Your assignment: Below are the records; tally the lines in them that include the word "step" and reply with the number alone.

---------- Record excerpts

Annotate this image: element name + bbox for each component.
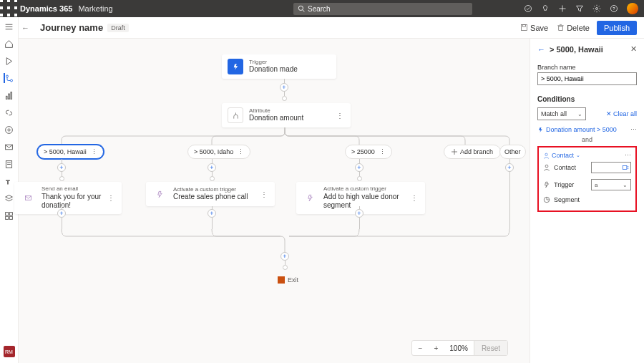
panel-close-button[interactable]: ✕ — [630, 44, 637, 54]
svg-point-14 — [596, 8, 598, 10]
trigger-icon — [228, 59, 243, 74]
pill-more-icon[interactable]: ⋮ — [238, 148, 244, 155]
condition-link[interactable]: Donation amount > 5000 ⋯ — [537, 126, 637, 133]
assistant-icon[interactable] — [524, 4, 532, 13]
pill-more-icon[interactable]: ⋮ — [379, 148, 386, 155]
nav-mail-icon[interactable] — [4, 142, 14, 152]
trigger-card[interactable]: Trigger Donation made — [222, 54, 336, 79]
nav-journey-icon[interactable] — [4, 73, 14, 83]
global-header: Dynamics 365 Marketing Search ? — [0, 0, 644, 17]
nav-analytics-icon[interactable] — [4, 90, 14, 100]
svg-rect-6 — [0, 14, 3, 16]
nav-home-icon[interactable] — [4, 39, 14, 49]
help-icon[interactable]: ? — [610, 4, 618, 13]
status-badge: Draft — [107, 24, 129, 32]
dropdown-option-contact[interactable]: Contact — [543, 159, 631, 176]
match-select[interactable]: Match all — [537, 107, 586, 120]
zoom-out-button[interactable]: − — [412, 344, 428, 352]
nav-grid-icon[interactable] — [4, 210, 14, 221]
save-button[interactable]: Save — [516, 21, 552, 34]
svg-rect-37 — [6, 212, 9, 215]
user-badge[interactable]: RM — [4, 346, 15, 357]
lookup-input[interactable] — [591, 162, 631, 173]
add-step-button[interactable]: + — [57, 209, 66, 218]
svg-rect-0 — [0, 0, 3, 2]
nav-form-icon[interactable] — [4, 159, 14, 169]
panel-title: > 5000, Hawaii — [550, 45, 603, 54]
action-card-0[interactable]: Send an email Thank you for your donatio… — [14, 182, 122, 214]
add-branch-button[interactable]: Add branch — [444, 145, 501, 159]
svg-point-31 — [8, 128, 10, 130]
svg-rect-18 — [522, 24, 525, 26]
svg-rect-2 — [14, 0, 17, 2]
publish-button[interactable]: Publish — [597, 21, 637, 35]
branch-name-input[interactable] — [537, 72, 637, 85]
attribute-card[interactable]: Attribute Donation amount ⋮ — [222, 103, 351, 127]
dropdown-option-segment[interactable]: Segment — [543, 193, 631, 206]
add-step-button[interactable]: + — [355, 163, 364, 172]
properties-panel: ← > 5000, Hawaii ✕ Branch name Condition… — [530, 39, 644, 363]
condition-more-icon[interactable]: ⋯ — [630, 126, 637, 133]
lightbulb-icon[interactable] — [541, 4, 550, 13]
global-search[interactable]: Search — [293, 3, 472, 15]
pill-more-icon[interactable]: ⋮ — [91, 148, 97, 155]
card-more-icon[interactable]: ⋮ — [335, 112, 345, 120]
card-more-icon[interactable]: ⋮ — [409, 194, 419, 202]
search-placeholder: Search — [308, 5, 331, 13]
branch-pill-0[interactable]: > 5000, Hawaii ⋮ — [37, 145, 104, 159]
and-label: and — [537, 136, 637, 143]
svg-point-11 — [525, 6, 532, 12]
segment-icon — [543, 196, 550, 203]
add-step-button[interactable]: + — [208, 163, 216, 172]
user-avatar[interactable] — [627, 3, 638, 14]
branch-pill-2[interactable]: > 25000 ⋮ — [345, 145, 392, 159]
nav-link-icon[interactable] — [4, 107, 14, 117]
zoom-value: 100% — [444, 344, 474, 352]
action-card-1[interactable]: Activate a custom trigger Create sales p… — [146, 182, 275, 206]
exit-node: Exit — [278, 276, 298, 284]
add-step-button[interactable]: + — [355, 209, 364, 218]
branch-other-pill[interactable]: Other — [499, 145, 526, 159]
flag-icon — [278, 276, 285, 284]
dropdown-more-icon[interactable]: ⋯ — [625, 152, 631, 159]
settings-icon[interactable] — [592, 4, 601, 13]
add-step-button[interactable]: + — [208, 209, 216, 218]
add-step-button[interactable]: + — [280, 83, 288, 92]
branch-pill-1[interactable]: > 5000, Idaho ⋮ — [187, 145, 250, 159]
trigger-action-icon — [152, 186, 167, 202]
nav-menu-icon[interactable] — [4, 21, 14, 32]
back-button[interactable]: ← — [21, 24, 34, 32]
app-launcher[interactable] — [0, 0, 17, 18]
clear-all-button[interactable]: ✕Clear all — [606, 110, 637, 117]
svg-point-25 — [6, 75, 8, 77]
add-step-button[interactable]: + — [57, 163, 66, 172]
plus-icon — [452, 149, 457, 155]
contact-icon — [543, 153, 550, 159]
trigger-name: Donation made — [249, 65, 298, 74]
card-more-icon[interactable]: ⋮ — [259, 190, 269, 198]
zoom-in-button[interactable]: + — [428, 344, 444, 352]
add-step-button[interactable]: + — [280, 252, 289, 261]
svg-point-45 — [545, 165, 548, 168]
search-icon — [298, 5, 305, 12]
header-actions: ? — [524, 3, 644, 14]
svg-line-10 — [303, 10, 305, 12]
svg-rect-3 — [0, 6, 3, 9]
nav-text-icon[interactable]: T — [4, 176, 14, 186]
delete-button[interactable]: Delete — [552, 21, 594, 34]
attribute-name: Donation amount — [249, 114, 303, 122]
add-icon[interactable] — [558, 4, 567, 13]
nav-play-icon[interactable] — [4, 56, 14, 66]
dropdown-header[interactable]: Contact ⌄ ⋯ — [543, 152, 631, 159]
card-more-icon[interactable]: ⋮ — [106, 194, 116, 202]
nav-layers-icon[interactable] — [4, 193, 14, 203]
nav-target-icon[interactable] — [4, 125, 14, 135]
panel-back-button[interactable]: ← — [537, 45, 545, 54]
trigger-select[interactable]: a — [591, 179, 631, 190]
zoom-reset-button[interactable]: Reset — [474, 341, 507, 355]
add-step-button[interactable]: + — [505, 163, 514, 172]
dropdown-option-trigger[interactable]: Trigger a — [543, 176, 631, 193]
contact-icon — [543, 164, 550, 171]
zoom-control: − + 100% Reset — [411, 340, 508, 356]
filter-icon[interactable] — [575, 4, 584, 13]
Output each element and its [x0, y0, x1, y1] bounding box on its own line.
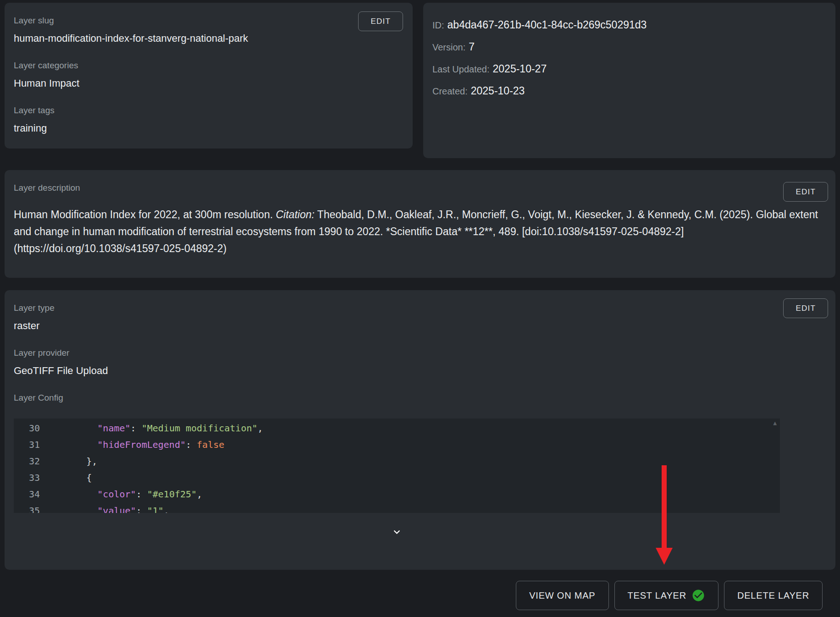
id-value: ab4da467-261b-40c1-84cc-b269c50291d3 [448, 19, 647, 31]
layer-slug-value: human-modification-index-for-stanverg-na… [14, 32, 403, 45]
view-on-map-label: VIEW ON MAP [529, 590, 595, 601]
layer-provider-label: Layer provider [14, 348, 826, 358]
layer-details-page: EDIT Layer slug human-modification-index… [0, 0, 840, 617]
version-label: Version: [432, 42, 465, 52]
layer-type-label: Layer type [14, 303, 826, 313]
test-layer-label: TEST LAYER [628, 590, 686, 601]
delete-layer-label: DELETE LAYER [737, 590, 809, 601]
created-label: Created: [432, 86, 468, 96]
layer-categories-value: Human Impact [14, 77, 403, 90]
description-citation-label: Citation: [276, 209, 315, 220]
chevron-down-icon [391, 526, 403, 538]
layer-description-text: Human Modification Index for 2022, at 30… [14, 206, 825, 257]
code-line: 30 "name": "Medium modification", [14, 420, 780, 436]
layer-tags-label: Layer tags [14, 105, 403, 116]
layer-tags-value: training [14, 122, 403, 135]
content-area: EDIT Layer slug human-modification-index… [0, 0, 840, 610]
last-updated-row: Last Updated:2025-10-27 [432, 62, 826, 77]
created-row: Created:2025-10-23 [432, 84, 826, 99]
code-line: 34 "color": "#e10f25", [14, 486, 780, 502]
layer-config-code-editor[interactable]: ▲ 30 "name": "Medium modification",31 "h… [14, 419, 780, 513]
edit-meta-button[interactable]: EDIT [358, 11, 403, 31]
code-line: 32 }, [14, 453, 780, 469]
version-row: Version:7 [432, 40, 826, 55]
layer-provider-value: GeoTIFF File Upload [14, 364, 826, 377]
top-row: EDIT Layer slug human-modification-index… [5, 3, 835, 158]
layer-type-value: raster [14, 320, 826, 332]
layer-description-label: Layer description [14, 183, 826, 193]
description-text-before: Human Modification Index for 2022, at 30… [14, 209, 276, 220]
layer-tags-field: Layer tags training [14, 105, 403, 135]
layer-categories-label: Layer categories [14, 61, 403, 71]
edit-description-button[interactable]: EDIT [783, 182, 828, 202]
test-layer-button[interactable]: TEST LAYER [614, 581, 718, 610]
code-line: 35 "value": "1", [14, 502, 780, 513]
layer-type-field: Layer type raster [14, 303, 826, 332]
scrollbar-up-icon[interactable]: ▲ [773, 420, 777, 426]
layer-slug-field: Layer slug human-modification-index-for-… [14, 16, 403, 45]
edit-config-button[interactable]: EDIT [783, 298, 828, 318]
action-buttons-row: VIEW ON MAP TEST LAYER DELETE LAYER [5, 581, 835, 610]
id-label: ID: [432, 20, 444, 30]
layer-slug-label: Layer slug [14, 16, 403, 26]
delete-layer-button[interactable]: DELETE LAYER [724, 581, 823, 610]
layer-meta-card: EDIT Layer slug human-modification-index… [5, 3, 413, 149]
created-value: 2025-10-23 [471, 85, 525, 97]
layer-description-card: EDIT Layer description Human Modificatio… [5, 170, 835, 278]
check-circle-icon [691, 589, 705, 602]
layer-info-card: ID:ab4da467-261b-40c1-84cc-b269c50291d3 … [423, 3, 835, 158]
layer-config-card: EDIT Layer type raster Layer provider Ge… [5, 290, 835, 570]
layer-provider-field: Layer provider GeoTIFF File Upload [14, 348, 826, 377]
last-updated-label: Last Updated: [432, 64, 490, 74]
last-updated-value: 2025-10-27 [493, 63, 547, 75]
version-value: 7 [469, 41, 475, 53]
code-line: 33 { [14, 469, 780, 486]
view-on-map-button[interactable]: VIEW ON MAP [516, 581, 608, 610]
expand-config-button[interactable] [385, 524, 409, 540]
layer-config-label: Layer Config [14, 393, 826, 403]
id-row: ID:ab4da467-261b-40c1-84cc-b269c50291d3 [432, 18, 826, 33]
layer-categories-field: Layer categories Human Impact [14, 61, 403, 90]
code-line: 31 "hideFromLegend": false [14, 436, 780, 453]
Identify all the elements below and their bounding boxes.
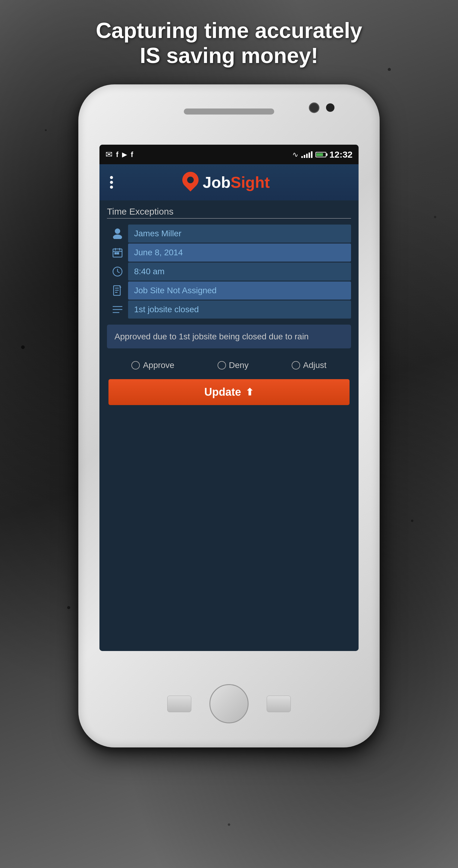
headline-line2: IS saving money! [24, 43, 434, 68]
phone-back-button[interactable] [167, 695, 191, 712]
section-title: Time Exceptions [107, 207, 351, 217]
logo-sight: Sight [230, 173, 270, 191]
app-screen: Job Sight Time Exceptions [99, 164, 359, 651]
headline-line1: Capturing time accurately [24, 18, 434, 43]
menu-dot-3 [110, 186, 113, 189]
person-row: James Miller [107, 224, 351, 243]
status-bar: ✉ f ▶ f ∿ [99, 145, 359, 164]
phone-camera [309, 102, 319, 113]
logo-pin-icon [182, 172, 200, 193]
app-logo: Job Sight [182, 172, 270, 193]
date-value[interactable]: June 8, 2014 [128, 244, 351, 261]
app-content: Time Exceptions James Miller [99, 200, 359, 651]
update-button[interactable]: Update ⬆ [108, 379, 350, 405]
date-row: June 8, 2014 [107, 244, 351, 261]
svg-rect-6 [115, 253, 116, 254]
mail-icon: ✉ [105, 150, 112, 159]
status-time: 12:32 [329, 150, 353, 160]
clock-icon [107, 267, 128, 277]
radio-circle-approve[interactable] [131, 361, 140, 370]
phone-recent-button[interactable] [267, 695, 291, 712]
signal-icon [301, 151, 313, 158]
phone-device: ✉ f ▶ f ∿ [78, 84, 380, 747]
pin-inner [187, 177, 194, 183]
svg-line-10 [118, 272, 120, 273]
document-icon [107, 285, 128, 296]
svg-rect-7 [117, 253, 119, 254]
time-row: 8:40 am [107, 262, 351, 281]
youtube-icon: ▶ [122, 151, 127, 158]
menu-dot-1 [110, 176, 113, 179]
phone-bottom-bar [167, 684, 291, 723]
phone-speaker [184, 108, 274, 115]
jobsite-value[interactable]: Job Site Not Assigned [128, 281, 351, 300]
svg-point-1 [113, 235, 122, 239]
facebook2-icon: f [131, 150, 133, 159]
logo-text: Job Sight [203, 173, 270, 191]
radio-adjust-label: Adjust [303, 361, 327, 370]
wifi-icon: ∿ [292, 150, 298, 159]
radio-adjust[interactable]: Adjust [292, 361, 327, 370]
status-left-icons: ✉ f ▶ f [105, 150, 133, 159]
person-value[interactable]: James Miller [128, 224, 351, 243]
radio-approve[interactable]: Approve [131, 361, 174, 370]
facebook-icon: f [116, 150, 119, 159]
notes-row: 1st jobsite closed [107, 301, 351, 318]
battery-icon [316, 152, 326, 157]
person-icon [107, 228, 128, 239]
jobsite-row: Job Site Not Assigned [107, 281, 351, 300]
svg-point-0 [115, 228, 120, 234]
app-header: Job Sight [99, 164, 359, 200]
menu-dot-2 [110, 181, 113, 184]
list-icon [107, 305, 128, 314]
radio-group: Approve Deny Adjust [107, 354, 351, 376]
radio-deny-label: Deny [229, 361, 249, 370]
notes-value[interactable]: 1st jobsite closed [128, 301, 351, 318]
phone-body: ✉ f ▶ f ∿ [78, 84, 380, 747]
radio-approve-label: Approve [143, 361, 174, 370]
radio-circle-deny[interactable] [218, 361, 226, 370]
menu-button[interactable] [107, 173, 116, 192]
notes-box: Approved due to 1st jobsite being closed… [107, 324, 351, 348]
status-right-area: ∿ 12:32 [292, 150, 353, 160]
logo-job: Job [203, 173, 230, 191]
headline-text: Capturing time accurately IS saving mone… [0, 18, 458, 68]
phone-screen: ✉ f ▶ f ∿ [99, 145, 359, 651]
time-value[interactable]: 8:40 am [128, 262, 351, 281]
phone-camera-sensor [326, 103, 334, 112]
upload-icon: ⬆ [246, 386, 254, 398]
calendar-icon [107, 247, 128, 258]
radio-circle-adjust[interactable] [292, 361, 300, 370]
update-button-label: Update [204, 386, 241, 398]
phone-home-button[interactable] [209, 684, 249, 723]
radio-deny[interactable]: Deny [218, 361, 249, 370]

--------------------

Exercise response: 9